It was 9:00 p.m., and the caller from Morrison Christian Academy in Taiwan asked her if she would consider moving there to teach. She let the call go, but then a teacher with whom she had not spoken in 20 years wrote a letter to ask again, and the school’s superintendent followed up with another phone call to ask her to come and start a special education program in Taiwan. “I told them I couldn’t leave in the middle of the year, so I resigned in November of 1995 and left for Taiwan in January to help develop the special education program. I stayed six months before I came back to the states,” Imogene said.

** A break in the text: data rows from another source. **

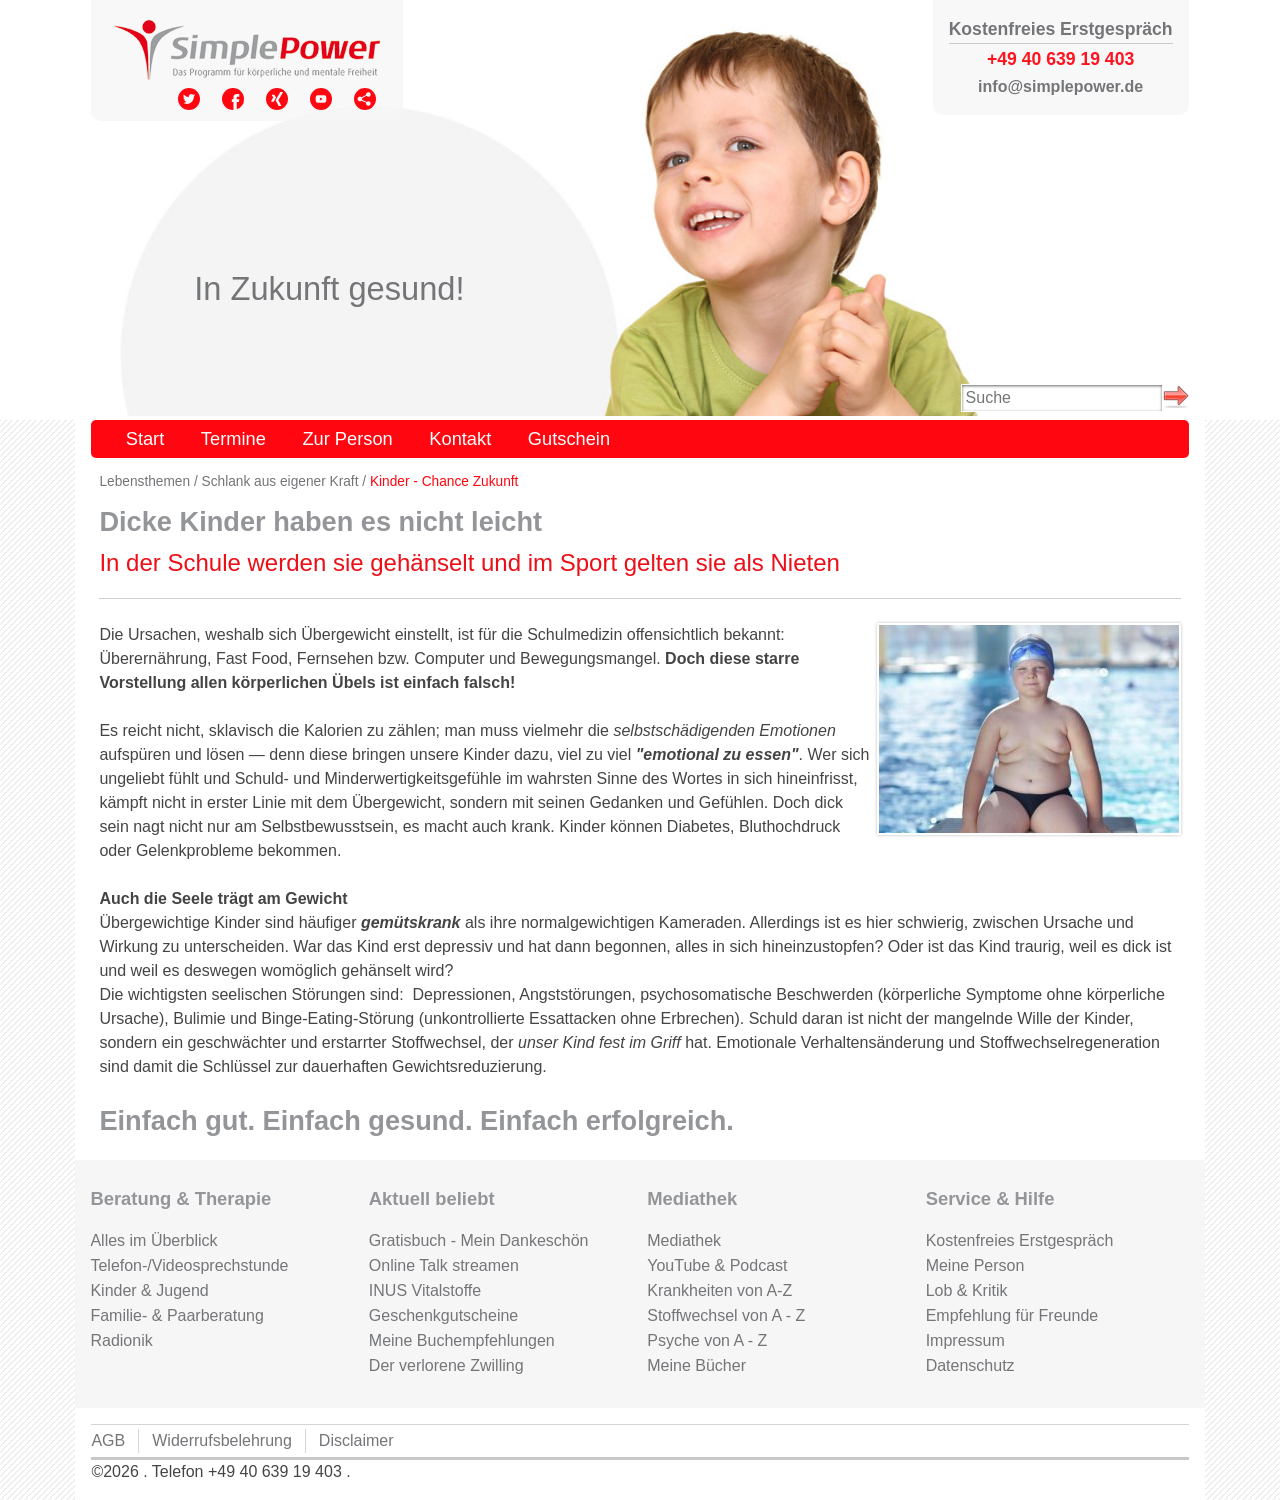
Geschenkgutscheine (443, 1315)
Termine (233, 438)
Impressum (965, 1340)
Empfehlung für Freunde (1012, 1315)
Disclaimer (356, 1440)
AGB (108, 1440)
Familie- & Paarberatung (176, 1315)
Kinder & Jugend (149, 1290)
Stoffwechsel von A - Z (726, 1315)
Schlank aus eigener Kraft (280, 481)
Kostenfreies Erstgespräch (1020, 1240)
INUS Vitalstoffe (425, 1290)
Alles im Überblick (153, 1240)
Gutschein (569, 438)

Imogene’s adventure got off to a slow start when her flight was diverted and did not arrive in Taipei until 2:00 a.m. Her luggage was lost, and the woman who was to pick her up was nowhere to be found in the deserted airport. To make matters worse, none of the taxi drivers spoke English, and Imogene did not speak Chinese. Finally, her ride was summoned from the local hotel and came to get her. “I managed. I lived a mile from the village, and I learned there are a lot of ways to do things. I’d go to the store and couldn’t read the labels, so I’d sniff things and point and eventually come out with what I wanted,” she said.
Upon returning to the U.S., Imogene worked at the Educational Service Center for Region 11 in Fort Worth. She has been a teacher advisor for the Education Career Alternatives Program (ECAP) since 1996, and it is a job she loves.
ECAP is a privately owned, alternative teacher-certification program. “I see everything: the children, good teachers and bad, administrators, the school atmosphere. It’s just a fun job, and the people I work with have such integrity. When we go into a classroom, I can see the training the teacher has received because I see them doing it. They have the skills to manage a classroom. They learn to keep kids on task and how to get their attention,” Imogene said.
Imogene’s contributions to the Mansfield ISD were recognized in 2001. Vernon called her one day to tell her that a new elementary school was to be named in her honor. The school, located on Mansfield-Webb Road, had opened its doors that year, and Imogene was very appreciative of the honor. “It was very rewarding and very humbling that they would name a school after me. When Vernon called me it was a total surprise. He told me where it was, so that day I drove out and found it,” Imogene recalled.
A sewing center in India also bears her name. She struck up a conversation with a man from India at a Sunday School Christmas party at her church and asked what people needed most. He told her sewing machines would allow people to make clothes they could wear to jobs and also enable people to start a sewing business. Imogene bought several sewing machines for the center to help it get off the ground.
“It’s been such a privilege to have some of the experiences I’ve had,” said Imogene. “To be able to do all the things I’ve done, I’m very blessed.”